How to successfully use containers

Containers are making software development more efficient, but there are also limitations.
10 June 2019

Making developers’ lives easier. Source: Shutterstock

In traditional software development, code developed in one environment doesn’t necessarily run the same when deployed in another; there often are bugs and errors.

Running software in containers in the cloud can help developers overcome many of these issues, and adoption of containerization ecosystems like Docker and Kubernetes continues to grow. In fact, 451 Research predicts that application container technology will grow by 40 percent before 2020. And Gartner predicts that by 2022, more than 75 percent of global organizations will be running containerized apps in production.

Why containers?

Containers are making developers’ lives easier by changing the way software delivery is done.
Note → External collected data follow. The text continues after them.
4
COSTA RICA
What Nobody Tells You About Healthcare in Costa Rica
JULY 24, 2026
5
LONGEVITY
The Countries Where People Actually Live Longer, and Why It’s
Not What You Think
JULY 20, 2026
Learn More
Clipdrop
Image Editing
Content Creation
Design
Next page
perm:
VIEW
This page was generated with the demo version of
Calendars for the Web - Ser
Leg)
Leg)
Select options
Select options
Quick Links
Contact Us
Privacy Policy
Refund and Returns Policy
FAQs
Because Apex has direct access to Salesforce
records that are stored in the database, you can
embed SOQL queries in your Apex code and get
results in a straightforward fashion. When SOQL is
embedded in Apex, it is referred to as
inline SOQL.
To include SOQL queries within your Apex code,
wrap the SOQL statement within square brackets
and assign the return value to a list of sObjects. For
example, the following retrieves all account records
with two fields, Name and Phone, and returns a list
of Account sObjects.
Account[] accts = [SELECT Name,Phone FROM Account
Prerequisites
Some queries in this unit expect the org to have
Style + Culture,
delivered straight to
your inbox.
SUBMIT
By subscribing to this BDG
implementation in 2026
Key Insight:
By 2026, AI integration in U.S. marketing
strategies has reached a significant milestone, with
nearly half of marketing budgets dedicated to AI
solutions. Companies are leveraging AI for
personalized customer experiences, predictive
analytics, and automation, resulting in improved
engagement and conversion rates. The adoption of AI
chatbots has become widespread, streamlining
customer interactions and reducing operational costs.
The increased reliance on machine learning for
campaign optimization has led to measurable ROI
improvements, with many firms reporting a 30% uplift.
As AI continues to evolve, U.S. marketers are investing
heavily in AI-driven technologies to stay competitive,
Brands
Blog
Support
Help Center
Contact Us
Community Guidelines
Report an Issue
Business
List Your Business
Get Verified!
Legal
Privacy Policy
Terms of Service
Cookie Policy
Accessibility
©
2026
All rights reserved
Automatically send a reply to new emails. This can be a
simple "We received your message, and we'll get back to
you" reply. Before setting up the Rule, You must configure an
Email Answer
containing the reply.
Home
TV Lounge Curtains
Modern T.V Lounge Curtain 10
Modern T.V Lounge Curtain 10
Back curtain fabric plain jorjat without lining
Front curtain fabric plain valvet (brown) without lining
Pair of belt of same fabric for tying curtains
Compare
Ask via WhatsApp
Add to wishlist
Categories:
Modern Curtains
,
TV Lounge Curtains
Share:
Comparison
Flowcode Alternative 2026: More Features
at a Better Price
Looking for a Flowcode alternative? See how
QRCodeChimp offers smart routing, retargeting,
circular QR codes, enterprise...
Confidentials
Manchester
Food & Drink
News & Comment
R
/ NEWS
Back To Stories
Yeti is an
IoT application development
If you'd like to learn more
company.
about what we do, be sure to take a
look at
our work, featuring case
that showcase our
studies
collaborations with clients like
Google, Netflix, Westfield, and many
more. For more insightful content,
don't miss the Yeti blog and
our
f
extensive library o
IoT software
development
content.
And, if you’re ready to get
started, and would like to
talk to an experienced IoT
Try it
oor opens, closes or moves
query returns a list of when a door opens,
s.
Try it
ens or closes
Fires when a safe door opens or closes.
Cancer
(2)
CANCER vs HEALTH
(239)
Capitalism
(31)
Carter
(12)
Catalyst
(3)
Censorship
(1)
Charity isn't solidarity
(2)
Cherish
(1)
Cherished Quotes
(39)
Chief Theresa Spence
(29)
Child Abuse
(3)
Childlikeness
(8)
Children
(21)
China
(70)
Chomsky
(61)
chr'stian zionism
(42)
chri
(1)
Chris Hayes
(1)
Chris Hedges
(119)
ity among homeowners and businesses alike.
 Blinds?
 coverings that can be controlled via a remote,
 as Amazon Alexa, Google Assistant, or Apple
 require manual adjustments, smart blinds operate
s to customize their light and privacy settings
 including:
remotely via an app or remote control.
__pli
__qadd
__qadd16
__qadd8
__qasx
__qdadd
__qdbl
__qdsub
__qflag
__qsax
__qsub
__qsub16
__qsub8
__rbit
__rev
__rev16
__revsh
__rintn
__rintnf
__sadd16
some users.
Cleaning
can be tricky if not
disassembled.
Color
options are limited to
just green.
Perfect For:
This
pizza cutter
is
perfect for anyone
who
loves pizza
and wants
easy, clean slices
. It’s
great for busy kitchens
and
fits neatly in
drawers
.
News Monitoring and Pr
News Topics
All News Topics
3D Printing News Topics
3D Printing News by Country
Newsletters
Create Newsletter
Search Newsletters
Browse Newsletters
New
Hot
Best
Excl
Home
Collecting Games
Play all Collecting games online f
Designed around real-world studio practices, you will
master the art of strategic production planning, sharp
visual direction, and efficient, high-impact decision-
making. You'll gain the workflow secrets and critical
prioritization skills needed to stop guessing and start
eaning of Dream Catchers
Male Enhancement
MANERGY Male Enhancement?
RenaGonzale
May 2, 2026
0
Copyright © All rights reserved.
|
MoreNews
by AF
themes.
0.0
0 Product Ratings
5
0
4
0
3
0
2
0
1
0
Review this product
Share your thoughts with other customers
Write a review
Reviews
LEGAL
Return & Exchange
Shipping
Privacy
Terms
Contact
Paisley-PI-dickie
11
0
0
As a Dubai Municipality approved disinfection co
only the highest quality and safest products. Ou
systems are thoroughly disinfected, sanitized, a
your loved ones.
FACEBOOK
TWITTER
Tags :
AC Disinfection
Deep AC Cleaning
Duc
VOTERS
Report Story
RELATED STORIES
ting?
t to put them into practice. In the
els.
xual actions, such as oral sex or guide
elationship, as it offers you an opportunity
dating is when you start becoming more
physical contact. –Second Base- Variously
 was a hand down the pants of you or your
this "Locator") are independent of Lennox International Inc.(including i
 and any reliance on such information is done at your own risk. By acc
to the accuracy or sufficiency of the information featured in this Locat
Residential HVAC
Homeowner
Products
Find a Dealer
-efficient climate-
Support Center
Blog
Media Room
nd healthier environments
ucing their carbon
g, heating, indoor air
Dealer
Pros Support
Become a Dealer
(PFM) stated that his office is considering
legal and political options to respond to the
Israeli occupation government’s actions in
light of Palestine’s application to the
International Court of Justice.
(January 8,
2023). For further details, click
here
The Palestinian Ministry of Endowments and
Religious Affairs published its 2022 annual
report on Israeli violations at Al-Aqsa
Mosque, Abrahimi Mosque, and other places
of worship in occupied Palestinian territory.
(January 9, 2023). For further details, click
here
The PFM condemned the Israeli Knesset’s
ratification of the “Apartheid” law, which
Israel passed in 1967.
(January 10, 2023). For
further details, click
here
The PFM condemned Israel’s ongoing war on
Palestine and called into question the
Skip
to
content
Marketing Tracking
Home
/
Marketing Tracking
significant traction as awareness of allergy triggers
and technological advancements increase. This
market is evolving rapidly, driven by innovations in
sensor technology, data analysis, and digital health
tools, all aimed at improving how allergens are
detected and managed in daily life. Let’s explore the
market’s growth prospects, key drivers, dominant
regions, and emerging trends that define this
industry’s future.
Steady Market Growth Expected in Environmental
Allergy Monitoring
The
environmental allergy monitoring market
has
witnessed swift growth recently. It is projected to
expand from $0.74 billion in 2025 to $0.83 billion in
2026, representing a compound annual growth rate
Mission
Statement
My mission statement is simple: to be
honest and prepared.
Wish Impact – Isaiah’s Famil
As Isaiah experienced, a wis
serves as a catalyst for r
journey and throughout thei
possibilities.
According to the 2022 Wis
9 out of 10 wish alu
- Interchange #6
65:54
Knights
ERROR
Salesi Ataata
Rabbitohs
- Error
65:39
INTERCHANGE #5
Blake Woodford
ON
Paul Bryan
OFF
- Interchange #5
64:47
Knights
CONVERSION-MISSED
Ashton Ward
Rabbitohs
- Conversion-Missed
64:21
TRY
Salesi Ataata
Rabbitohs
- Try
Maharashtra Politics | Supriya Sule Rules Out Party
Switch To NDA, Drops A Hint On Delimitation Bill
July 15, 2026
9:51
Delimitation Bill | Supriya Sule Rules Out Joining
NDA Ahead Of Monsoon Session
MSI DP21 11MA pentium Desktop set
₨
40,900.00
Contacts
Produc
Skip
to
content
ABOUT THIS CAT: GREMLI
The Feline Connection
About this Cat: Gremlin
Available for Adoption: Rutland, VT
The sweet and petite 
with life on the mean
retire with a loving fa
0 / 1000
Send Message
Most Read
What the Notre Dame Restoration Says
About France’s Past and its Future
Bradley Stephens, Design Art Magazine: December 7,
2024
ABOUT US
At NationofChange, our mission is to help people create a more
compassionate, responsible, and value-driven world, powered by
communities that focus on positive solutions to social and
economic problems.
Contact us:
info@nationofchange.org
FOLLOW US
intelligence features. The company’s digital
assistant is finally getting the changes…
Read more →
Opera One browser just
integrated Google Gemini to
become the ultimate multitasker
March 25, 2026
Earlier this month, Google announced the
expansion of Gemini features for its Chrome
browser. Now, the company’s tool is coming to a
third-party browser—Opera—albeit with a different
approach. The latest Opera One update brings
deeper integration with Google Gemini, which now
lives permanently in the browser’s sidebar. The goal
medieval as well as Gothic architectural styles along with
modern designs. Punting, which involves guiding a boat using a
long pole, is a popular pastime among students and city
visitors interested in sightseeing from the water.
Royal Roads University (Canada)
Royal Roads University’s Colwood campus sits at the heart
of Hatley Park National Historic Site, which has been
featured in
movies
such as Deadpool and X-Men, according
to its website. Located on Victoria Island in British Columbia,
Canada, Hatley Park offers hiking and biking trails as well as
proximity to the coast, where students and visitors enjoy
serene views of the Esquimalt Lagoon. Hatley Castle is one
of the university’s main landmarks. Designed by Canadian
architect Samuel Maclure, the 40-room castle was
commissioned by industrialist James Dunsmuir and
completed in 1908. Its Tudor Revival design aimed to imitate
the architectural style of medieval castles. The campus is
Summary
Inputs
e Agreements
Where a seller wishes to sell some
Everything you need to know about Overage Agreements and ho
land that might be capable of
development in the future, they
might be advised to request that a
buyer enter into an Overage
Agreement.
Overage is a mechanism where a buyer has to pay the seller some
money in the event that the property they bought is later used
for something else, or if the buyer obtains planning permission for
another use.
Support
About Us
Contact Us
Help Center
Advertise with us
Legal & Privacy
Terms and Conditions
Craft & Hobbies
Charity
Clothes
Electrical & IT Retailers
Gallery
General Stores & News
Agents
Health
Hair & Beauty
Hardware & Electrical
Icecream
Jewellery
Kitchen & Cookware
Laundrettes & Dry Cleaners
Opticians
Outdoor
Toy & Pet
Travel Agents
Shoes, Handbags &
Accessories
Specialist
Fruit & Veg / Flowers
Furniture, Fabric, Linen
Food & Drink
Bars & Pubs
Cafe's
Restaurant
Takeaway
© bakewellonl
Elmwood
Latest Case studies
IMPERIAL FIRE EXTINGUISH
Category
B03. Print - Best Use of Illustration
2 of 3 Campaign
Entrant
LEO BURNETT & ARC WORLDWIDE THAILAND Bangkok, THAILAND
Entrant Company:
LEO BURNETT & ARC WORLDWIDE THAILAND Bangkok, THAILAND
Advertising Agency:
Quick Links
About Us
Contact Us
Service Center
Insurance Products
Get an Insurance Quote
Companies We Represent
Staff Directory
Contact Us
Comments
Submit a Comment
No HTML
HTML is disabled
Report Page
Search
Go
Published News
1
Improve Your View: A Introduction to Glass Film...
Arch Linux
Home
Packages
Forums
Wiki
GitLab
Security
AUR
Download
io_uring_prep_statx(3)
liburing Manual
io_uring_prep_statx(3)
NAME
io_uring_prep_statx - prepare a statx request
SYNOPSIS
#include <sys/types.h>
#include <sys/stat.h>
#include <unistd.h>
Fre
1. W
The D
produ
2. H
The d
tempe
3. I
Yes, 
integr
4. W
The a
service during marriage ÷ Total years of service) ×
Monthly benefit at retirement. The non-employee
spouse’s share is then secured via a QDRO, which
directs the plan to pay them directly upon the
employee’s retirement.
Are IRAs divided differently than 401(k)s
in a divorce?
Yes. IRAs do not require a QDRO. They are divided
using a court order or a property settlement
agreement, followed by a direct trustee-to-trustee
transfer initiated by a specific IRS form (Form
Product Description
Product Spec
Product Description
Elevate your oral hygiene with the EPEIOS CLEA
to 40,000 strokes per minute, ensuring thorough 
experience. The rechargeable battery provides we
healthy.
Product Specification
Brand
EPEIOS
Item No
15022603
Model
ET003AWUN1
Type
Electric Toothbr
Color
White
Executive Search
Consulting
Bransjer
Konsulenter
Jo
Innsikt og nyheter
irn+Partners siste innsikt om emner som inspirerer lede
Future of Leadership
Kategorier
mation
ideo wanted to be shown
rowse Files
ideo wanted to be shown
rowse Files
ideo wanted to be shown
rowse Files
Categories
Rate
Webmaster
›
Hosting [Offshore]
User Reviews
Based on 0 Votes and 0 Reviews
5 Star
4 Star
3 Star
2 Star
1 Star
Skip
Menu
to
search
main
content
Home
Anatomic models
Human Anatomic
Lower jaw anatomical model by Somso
They hold a great deal of promise, particularly in terms of increasing developer speed and efficiency across hybrid infrastructures. Containers, typically, are a collection of pieces of software and environment that run together as a coherent system. Developers make these systems in the form of container images, test them and make sure they’re acceptable, then deploy them to large environments where the container platform instantiates identical replicas from the image, ensuring it’s the same software running everywhere. The reason that there’s a need for containerization is that it enables repeatable deployments of identical software.

Containers require fewer system resources than hardware or traditional virtual machine (VM) environments because they don’t include operating system images. With VMs, developers may need to buy more hardware because they reach capacity more quickly. Though workloads can certainly be placed in VMs, using containers is a superior approach because it has a better chance of success as cloud computing moves from simple to complex, distributed architectures.

Applications running in containers can be deployed easily to multiple, different container platforms and cloud providers. Containers make software delivery simpler and more predictable because they provide a consistent deployment environment that can be used at all stages of the delivery pipeline. Whether you’re building your software, testing your software or deploying software in production, you can use the same environment to host the software. Containers also can help enterprises modernize legacy applications and create new cloud-native applications that are both scalable and agile.

Containers add value but carry risk

It’s important to understand what containers can and can’t do. For instance, they do eliminate some concerns around how the differences between your development environment and your production environment will affect your application. But containers aren’t totally immune to the types of bug and error concerns that plague traditional software development. The fact that flaws, outages and security incidents still occur is proof that testing tools don’t catch 100 percent of issues.

In fact, a recent report by Snyk found that the top 10 most popular Docker images each contain at least 30 vulnerabilities. On top of that, if you install any container with an older version of an application, there’s a high likelihood that it will contain vulnerabilities.

And that means your organization is still at risk for potential system outages and downtime that can cause significant economic and reputational impact. The Ponemon Institute Cost of a Data Breach Study 2018 found that an hour of disruption can cost a small company US$8,000, a medium company US$74,000, and larger enterprises roughly US$700,000. It’s been a challenge in IT that problems come up with mixed-and-matched software, and that’s what containers solve. However, the issue is that if someone creates an exploit that works against one container, now there will be identical software running everywhere – and it’s going to work against all those containers.

A new approach

Rather than just proceeding with sticking applications in containers and running with them, a new approach is needed when it comes to testing, to help ward off these potential problems.

QA teams need to make sure they test containerized apps under all the circumstances that might be present in production. That’s because containers could behave differently due to variables ranging from system hardware to unexpected network traffic. And by testing in production, bugs are detected before they go live, and threats are isolated before they have an impact.

Increased success, lowered risk

Containers offer many benefits when it comes to software applications and software testing, but they also bring some drawbacks. Containers can be used effectively for their predictability and manageability, but their usage cannot be treated like a silver bullet. It’s important to understand the potential concerns and make sure these are taken into consideration when using them. Their effective use helps you release bug-free, vulnerability-free software that serves customers well and reduces the risk of expensive downtime.

This article was contributed by Robert Ross, CTO of Curtail.